Jamais elles n'auront l'État à leurs côtés." Ces
mots, Emmanuel Macron les a prononcés à Calais, mardi
16 janvier (Le
Huffpost,
30 janvier 2018). Comme
vous le savez, je me méfie de la presse. Je
ne sais pas si le président a réellement prononcé ces paroles
rapportées par ce journal. Mais s’il l’a fait, c’est très
grave**. Ça confirme qu’aider des personnes qui sont placées dans
des situations difficiles, dans le froid, dans la pluie, pourchassées par
la maréchaussée, personnes parmi
lesquelles se trouvent des femmes et des enfants, peut-être même
des "vieux",
eh bien, les aider à ne plus avoir si froid, à s’abriter, à se
nourrir, à s’habiller, à avoir de l’espoir dans l’humanité,
c’est vraiment devenu un délit. Se comporter comme un être humain
est de
nouveau un
délit. Au secours, Victor Hugo ! Voici
revenu le temps du Second Empire et de l’arbitraire, où
cacher un proscrit pouvait vous envoyer au bagne !
Heureusement,
le cinéma nous console, par la fiction réaliste, et nous permet d’y
voir plus clair, de redevenir humain, si tant est qu’on ne l’était
plus. Prenons
Tharlo, par
exemple,
ce
berger
vivant depuis
quarante ans dans les montagnes du Tibet. C’est
un simple, c’est un fragile.
Il
doit répondre aux
nouvelles directives du gouvernement chinois
qui lui impose
la possession d’une carte d’identité, lui
qui sait pourtant fort bien qui il est, même si plus personne ne
l’appelle par son nom, mais utilise uniquement son surnom : "Petite natte".

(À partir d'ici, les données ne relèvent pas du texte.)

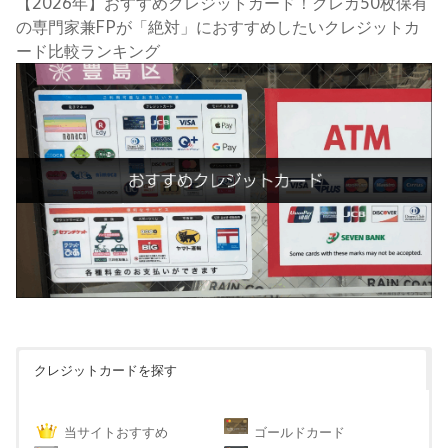
【2026年】おすすめクレジットカード！クレカ50枚保有
の専門家兼FPが「絶対」におすすめしたいクレジットカ
ード比較ランキング
クレジットカードを探す
当サイトおすすめ
ゴールドカード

Il vient donc à la ville, car pour la carte, il lui faut une photo d’identité.
Le
choc de la rencontre avec la civilisation urbaine lui sera fatal.
Dans une mise en scène toute de plans fixes (étouffants dans les
scènes citadines) et de plans-séquences (ouvrant sur une certaine
liberté dans les scènes de montagne), ce
récit quasi ethnographique brosse
le tableau
d’un
Tibet écrasé par la domination chinoise.
Le
réalisateur, Pema
Tseden, met
en place un
récit
très lent, photographié
dans
un noir et blanc somptueux. Voici, sans qu’ils aient besoin de
migrer, des natifs qui sont comme étrangers dans leur propre pays.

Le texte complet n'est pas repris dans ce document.